[Opening SOURCE RECORDS section]
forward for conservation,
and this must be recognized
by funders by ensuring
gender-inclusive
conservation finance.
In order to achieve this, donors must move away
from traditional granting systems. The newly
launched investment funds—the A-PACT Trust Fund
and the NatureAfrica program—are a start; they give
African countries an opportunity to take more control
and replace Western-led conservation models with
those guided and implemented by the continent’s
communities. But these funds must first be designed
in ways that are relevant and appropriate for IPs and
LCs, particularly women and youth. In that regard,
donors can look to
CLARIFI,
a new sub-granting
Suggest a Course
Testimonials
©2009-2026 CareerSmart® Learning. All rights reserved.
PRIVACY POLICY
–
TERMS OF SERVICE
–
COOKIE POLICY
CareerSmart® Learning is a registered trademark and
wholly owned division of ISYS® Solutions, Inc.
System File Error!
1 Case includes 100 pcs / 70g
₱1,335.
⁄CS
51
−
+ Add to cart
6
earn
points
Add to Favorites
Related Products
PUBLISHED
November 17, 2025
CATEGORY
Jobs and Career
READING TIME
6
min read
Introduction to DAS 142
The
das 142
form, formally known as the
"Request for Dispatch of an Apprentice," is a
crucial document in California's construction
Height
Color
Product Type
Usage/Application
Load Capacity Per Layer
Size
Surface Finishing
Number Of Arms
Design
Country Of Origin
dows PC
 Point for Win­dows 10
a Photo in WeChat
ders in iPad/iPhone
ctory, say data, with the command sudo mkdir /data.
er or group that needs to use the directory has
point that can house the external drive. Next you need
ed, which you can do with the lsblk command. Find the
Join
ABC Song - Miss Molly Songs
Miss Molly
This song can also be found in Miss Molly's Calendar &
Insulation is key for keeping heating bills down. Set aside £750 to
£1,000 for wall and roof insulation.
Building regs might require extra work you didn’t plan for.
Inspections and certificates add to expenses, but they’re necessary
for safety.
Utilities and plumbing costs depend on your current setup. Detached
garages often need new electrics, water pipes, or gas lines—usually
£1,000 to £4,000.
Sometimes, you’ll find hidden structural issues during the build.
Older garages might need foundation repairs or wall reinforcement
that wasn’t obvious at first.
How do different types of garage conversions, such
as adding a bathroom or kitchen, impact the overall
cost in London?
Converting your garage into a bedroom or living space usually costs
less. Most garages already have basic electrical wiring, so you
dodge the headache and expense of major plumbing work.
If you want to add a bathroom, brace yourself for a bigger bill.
[Closing SOURCE RECORDS section]
* **EXERCISE AIM**
Find the line with "that wasn’t obvious at first." in the entries above. Retype it and each line after it, exactly, through the line with "less. Most garages", and stop there.

* **SOLUTION TO THIS PROBLEM**
that wasn’t obvious at first.
How do different types of garage conversions, such
as adding a bathroom or kitchen, impact the overall
cost in London?
Converting your garage into a bedroom or living space usually costs
less. Most garages already have basic electrical wiring, so you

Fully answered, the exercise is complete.